Will you transcribe all the entries word for word, skipping the pictures they hold?

------ RECORDED INFORMATION ------

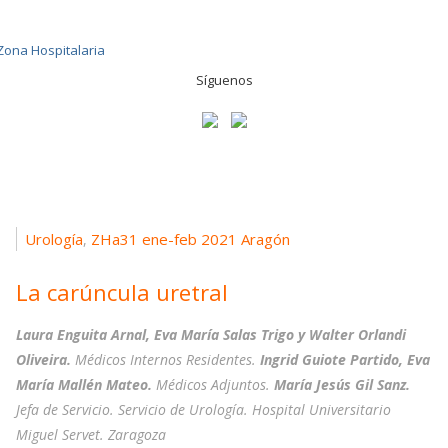
Síguenos
Urología
ZHa31 ene-feb 2021 Aragón
,
La carúncula uretral
Laura Enguita Arnal, Eva María Salas Trigo y Walter Orlandi
Oliveira.
Médicos Internos Residentes.
Ingrid Guiote Partido, Eva
María Mallén Mateo.
Médicos Adjuntos.
María Jesús Gil Sanz.
Jefa de Servicio. Servicio de Urología. Hospital Universitario
Miguel Servet. Zaragoza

------

#### OUTPUT BELOW:
Síguenos
Urología
ZHa31 ene-feb 2021 Aragón
,
La carúncula uretral
Laura Enguita Arnal, Eva María Salas Trigo y Walter Orlandi
Oliveira.
Médicos Internos Residentes.
Ingrid Guiote Partido, Eva
María Mallén Mateo.
Médicos Adjuntos.
María Jesús Gil Sanz.
Jefa de Servicio. Servicio de Urología. Hospital Universitario
Miguel Servet. Zaragoza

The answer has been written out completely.